═══ Data for review ═══

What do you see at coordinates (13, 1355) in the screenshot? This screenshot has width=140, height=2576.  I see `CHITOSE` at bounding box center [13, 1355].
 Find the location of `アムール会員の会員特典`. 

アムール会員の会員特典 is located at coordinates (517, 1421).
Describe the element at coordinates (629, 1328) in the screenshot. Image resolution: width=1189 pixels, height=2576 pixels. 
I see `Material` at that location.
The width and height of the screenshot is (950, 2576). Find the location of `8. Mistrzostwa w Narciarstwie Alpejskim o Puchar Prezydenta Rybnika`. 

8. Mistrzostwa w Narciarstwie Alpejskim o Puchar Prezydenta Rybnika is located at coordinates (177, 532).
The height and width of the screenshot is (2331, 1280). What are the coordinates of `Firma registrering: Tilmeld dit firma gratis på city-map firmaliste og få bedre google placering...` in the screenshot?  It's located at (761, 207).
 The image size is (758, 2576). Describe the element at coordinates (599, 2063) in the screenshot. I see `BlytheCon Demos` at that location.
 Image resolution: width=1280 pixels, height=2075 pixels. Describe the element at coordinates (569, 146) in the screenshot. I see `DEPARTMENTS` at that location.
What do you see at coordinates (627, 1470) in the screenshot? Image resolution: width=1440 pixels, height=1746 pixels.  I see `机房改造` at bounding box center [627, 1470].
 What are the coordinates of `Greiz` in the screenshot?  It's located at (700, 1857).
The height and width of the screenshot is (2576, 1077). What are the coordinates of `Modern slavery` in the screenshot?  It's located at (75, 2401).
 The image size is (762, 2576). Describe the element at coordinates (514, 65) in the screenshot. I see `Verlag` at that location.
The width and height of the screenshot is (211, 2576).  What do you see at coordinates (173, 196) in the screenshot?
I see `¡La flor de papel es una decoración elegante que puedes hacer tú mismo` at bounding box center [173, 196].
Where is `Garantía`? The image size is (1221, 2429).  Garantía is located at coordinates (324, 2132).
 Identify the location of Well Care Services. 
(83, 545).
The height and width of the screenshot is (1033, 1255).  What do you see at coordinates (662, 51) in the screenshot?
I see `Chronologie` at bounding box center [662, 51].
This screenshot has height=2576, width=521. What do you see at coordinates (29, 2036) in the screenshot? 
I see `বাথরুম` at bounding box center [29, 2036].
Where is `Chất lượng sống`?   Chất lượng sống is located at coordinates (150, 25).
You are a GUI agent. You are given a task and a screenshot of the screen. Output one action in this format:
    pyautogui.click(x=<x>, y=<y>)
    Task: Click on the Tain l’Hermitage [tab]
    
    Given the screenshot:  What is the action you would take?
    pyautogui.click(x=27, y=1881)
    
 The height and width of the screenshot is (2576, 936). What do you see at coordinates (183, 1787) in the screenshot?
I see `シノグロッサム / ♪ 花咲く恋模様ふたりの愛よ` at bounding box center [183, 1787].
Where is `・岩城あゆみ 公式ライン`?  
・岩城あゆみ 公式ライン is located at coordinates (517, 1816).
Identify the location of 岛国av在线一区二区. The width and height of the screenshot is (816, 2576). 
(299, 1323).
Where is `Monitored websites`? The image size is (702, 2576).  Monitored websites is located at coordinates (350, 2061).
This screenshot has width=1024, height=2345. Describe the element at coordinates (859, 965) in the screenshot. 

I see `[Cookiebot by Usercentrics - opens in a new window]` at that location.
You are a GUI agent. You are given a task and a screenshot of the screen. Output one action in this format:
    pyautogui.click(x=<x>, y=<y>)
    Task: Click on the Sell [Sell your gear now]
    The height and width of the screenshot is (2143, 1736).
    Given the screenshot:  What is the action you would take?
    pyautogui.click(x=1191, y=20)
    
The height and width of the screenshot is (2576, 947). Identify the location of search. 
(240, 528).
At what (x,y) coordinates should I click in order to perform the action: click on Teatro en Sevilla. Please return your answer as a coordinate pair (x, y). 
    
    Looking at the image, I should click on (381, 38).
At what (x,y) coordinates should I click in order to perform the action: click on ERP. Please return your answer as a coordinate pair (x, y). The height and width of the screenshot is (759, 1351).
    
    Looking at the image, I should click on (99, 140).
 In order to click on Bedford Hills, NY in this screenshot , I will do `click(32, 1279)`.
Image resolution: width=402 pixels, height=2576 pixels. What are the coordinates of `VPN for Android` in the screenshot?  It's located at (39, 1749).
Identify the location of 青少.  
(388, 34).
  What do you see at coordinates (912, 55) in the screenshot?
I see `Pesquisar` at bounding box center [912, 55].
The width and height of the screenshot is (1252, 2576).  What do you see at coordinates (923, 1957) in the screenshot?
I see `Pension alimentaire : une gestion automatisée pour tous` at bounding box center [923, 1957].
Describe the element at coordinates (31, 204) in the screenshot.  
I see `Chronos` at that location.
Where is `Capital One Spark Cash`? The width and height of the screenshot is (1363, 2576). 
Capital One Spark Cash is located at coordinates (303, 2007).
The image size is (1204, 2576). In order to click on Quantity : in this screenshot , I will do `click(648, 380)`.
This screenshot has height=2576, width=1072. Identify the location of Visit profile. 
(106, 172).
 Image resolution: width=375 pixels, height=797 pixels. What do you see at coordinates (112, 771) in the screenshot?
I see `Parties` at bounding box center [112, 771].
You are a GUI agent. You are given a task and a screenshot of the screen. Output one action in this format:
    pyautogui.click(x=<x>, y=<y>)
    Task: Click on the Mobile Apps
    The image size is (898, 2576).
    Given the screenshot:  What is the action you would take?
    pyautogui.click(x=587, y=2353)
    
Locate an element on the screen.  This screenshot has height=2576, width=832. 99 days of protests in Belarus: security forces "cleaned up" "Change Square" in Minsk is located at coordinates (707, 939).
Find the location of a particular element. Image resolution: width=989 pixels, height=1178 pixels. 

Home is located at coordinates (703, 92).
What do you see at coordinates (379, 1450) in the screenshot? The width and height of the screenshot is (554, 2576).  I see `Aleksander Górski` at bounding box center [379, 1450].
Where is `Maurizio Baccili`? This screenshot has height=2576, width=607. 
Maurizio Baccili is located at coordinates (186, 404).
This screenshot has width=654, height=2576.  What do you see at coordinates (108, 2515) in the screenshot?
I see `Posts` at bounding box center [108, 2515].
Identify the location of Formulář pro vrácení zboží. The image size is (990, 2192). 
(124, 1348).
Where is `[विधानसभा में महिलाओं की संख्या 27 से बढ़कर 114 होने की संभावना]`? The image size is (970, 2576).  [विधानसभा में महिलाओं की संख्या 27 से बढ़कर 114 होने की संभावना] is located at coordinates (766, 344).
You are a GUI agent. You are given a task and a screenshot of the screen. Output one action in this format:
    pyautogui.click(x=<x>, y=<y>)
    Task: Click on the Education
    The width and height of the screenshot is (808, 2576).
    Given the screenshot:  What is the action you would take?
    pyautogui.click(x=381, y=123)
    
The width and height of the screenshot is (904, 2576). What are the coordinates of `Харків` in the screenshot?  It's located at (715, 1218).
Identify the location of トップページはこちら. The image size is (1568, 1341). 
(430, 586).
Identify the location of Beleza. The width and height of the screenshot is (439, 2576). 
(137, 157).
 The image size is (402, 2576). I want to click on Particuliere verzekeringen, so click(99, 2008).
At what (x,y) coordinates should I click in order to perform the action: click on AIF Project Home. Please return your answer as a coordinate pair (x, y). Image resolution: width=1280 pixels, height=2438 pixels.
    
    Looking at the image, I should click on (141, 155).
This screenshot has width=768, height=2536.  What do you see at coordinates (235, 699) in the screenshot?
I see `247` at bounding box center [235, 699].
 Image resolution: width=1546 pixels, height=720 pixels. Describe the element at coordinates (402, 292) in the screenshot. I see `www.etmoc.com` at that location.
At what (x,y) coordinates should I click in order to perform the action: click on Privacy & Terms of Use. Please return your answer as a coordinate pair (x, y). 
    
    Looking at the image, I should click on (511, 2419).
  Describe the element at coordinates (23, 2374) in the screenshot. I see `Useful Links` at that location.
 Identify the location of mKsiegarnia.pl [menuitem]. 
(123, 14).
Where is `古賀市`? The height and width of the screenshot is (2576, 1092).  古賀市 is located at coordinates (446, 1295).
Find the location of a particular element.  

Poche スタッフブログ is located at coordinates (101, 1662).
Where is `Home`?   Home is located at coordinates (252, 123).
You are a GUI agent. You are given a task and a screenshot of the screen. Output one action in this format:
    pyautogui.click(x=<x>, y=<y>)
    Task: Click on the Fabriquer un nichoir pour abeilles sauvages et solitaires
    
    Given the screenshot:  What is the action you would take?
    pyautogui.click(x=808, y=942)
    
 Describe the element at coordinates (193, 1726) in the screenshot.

═══

**What is being asked**
Copy out the lines above exactly, beginning at the one that contains "Describe the element at coordinates (31, 204)" and ending at the one that contains "The image size is (1204, 2576).".

**Exercise answer**
Describe the element at coordinates (31, 204) in the screenshot.  
I see `Chronos` at that location.
Where is `Capital One Spark Cash`? The width and height of the screenshot is (1363, 2576). 
Capital One Spark Cash is located at coordinates (303, 2007).
The image size is (1204, 2576). In order to click on Quantity : in this screenshot , I will do `click(648, 380)`.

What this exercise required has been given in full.